Within days, Father Cheng had ordered Sandoz forces to Grendel and Beowulf. They found Black Lotus weapons fabricants seeded throughout Grendel’s sixteen moons, and machine had fought machine in a terrible war of attrition lasting months. Black Lotus’s own fabricants had been unable, however, to produce defensive mechants in sufficient numbers to stand against a nearly endless stream of Sandoz hunter-seekers.
Luc was close enough now to the monastery entrance to see that its airlock had been blasted open, debris from the explosion fanning out across the crater floor. A long time ago, the complex on the far side of that airlock had been nothing more than a research installation. Much later, during the turmoil of revolution, it had been a prison, and finally a Lamasery in the peace that followed. The monks had called it Wutái Shan. Following that, it had been abandoned – or so it had been believed, until very recently.
<Sunrise in less than one minute,> Marroqui sent over the CogNet. Luc thought he sounded preternaturally calm, given they were seconds away from being burned alive. <Is the airlock definitely clear?>
<Mosquitoes demolished it,> someone else replied. <Whole upper level is depressurized. Mosquitoes report nothing moving on the next several levels down, either.>
<And below that?>
<Can’t confirm, sir. Some ‘skeets stopped responding. It might be solar interference with our comms, or they might have run into something unexpected. Can’t say otherwise until we get inside and take a look.>
<Fine,> Marroqui replied. <Everyone in, on the double. Sunrise in just over thirty seconds.>
Luc’s suit carried him through the blasted airlock with long, loping strides, then down a shadow-filled corridor. A few seconds later incandescent light flared behind him as 55 Cancri finally rose over the crater’s lip.
Luc’s CogNet displayed the passageway in bright false colours, making the mandalas carved into the walls on either side appear lurid and disturbing.
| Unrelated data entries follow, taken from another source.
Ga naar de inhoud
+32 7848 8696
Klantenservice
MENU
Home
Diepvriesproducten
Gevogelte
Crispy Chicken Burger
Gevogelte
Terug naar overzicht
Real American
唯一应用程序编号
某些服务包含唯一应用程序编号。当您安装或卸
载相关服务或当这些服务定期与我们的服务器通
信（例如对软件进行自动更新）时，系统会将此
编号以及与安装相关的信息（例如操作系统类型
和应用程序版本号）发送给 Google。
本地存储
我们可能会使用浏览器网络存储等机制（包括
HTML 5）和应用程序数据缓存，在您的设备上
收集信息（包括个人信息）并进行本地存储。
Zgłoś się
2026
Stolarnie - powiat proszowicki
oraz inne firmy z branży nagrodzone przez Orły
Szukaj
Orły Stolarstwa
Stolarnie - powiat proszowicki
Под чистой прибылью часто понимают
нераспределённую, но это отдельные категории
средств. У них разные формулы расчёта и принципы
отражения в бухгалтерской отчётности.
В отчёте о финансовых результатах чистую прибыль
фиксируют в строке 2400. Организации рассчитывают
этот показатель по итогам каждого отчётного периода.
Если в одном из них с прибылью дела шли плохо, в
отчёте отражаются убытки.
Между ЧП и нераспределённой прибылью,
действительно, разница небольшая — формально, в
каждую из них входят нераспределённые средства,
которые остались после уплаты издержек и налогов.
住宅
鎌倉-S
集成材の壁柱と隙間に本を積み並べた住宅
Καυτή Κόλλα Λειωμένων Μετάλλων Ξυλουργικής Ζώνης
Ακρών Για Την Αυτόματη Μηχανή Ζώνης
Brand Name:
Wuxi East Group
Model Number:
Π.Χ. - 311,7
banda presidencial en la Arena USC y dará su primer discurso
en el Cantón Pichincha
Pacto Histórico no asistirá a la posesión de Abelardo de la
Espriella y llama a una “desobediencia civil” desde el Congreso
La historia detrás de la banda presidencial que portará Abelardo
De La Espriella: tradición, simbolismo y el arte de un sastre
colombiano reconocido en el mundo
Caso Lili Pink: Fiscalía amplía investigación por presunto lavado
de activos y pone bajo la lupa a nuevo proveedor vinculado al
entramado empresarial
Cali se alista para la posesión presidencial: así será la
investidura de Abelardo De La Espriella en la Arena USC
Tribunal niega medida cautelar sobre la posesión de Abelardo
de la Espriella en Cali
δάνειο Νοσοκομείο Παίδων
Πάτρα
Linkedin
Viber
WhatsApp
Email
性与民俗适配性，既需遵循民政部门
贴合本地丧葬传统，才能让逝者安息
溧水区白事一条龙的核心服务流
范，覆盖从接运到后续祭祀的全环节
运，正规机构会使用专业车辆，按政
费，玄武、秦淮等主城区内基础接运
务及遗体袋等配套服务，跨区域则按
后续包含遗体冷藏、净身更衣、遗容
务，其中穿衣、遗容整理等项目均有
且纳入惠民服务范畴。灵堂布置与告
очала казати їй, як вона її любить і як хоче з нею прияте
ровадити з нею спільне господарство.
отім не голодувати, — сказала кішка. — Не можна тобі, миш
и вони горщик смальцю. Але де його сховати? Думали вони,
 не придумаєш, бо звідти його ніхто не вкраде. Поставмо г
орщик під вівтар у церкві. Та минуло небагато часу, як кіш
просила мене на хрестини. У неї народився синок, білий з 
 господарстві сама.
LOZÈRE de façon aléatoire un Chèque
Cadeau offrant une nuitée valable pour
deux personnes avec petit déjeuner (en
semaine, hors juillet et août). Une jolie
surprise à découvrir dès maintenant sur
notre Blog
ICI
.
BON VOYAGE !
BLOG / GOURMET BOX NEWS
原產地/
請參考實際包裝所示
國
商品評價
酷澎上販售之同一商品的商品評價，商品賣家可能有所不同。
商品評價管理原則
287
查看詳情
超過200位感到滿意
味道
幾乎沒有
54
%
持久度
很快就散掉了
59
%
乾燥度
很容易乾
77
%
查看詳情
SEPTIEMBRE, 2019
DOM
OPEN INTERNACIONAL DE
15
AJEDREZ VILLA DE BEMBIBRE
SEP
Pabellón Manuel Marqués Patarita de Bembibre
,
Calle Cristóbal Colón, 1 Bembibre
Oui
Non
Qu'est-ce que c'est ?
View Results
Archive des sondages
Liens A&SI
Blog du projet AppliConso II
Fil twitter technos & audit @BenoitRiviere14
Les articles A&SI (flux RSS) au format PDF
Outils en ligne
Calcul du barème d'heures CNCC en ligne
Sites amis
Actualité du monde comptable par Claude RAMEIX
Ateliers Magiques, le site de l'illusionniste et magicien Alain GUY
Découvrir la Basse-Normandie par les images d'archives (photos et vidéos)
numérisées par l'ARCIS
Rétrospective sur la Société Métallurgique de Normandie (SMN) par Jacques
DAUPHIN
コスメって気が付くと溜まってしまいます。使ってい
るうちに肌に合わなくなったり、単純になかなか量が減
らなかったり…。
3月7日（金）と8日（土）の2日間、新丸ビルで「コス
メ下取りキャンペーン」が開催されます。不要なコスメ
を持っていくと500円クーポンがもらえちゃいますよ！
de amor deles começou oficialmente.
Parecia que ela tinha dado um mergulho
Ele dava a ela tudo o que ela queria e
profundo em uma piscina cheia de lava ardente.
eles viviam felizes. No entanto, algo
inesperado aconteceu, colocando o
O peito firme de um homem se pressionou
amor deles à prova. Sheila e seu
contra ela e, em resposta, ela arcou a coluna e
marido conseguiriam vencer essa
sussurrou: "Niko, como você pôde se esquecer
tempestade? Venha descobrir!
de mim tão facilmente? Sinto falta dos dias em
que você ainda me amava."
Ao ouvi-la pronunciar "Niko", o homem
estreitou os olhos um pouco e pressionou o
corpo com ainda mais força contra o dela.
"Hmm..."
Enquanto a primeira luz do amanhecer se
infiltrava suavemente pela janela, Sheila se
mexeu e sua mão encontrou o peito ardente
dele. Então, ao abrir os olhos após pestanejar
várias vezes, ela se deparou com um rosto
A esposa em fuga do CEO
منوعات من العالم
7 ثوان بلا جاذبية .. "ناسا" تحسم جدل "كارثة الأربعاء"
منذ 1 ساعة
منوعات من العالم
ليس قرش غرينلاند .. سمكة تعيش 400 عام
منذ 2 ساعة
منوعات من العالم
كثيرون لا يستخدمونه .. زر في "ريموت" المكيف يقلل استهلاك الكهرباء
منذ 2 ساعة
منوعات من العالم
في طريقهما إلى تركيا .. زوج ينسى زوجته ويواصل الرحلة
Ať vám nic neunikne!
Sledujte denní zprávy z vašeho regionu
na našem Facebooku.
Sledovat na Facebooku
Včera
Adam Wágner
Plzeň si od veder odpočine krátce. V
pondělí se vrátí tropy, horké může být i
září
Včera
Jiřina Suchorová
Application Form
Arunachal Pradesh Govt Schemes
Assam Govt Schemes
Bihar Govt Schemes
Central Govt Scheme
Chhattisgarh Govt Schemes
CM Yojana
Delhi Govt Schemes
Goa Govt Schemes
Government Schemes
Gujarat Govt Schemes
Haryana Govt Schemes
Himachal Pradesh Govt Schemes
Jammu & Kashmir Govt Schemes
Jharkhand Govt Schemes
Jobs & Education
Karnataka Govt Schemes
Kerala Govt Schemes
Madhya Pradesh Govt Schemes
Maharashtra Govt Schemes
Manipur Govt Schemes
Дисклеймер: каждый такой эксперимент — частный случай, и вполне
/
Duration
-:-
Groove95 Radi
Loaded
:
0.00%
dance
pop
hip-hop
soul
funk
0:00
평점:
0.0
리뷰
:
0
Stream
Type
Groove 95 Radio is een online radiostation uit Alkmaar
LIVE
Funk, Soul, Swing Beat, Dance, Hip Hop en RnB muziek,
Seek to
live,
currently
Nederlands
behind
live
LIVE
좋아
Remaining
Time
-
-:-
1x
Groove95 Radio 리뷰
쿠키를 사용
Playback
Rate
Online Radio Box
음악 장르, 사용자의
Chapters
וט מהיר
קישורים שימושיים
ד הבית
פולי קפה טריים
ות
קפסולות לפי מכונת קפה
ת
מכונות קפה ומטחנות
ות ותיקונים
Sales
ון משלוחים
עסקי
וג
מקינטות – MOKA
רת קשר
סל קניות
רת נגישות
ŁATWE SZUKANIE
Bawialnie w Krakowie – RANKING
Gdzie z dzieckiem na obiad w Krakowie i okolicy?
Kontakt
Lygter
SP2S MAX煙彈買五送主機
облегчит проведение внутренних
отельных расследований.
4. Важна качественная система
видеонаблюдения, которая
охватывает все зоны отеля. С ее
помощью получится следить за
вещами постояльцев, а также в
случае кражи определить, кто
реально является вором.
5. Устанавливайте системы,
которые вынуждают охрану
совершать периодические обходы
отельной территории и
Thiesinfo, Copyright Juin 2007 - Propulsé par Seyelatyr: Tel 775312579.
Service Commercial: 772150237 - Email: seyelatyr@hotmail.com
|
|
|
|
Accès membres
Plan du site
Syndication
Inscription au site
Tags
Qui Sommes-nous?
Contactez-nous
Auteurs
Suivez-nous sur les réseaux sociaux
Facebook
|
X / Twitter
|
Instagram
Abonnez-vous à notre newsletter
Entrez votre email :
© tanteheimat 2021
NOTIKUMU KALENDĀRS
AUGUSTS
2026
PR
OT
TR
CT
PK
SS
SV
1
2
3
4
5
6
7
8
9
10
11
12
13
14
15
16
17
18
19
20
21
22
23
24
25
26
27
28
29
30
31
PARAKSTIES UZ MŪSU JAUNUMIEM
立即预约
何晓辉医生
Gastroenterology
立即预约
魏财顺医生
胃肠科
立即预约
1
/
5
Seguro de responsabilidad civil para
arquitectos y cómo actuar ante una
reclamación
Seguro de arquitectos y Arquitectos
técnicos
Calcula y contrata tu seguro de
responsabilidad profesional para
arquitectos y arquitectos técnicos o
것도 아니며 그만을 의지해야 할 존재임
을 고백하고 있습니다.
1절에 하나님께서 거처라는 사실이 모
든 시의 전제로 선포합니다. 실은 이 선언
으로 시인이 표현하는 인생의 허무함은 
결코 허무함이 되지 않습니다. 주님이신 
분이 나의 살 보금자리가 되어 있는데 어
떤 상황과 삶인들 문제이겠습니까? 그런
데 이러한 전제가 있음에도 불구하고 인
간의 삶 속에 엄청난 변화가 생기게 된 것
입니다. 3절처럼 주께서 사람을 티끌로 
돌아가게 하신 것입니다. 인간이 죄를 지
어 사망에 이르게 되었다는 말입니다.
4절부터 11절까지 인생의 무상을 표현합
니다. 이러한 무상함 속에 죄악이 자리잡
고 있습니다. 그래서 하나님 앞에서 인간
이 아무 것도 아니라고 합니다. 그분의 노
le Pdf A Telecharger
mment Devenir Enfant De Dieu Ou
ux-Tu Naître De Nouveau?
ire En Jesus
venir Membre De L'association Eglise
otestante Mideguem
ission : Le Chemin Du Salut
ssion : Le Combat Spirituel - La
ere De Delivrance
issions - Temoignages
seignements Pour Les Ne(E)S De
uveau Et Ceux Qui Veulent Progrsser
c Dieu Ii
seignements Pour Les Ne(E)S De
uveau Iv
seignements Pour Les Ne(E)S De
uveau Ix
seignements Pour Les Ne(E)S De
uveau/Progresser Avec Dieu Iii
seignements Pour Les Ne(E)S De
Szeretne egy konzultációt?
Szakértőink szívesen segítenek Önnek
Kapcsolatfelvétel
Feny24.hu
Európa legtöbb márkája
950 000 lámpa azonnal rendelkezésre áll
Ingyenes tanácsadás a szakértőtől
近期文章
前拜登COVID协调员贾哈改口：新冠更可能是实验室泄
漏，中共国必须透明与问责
As he made his way further along, he saw that the mandalas alternated with blank-eyed statues set into recesses. Behind him, the corridor grew sufficiently bright that his suit’s filters were nearly overwhelmed. The outside temperature had just jumped by several hundred degrees.
Dead bodies loomed out of the dark, frozen in their final death-spasms, mouths open to the vacuum. Luc saw they had died just short of a pressure-field stretching across the passageway. Its soap-bubble surface trembled as he passed through it and into pressurized atmosphere.
He found Marroqui and the rest inside a derelict prayer hall. A golden-skinned Buddha sat cross-legged on a plinth at one end, holographic clouds drifting around its feet. A lotus blossom shimmered and unfolded in the statue’s outstretched hand. Dusty prayer wheels still stood in their holders, listless tapestries hanging on the walls. The air appeared to be a standard breathable mix, with no detectable toxins or phages.
Marroqui was the first to retract his visor, soon followed by the rest. Luc breathed in freezing-cold air underlaid by a hint of sulphur. It wasn’t hard to imagine the hall as it had been, filled with droning chants and the scent of sandalwood. Marroqui addressed his Clan-members in a Slavic dialect far removed from Luc’s native Northam, his CogNet earpiece seamlessly auto-translating everything.